Es ist die vielleicht schönste Nachricht in dieser Töff-Saison: Wir sind endlich wieder Spitze in der Seitenwagen-WM! Der Berner Markus Schlosser (49) reist mit seinem Luzerner Beifahrer Marcel Fries (54) als klarer WM-Leader zum Final-Wochenende Ende Oktober in Estoril.
Um Himmels Willen, Seitenwagen? Ja, diese wilden Kerle gibt es immer noch. Und Schlosser ist drauf und dran, eine goldene Schweizer Ära wieder aufleben zu lassen. Denn während Jahrzehnten sind wir eine gigantische Dreirad-Nation.
Tollkühne Piloten wie Hans Haldemann (†88), Edgar Strub (†79) sowie die tödlich verunfallten Fritz Scheidegger (†36) und Florian Camathias (†41) gehören in den 50er und 60er Jahren zu unseren grossen Sport-Helden, ehe Rolf Biland (70) mit 7 WM-Titeln und unfassbaren 81 Rennsiegen zur Legende wird.
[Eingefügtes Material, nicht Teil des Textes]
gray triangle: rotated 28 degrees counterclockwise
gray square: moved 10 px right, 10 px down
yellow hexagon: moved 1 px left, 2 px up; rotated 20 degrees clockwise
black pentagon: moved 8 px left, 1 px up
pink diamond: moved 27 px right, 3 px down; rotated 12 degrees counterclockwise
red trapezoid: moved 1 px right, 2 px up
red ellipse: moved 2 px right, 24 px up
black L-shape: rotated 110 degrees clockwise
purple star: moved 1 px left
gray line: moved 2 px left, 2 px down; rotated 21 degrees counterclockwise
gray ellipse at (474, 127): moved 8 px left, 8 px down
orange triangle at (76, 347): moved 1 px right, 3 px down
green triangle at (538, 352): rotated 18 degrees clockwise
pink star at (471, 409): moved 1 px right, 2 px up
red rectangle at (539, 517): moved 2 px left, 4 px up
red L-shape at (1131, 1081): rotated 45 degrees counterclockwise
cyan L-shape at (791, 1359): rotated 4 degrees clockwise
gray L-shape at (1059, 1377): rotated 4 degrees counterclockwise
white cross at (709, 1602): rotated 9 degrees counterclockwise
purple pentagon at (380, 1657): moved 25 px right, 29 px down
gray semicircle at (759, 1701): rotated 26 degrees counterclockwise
Degradierung in die Anonymität
Doch dann wird die Gespann-Klasse in der Töff-WM ausgebootet. Vorher sind die Dreiräder seit 1949 auf derselben Weltbühne unterwegs wie die Zweirad-Idole Luigi Taveri, Mike Hailwood, Giacomo Agostini oder Kenny Roberts. Doch ab 1997 fliegt der Spektakelsport aus der Töff-WM, der heutigen MotoGP.
Doch vor allem in Deutschland, England und der Schweiz lebt die familiäre Szene weiter. Ohne Scheinwerferlicht, ohne grosse Sponsoren, ohne TV-Übertragungen. Die Leidenschaft ist genauso gross wie früher, auch wenn Schlosser und Fries neben dem Sport ganz normal Vollzeit arbeiten. Der WM-Leader ist selbstständiger Töff-Mech, revidiert und tunt sein Gespann deshalb selbst. Nur deshalb kommt er mit einem Budget von rund 100´000 Franken durch die Saison.
Schlosser fährt schon ewig in der undankbaren Anonymität. «Ich bin seit 31 Jahren dabei», sagt er. Der Berner fährt in den 90er Jahren sogar noch gegen Biland und gilt seit Jahren als bester Schweizer, holt diverse kleinere Titel.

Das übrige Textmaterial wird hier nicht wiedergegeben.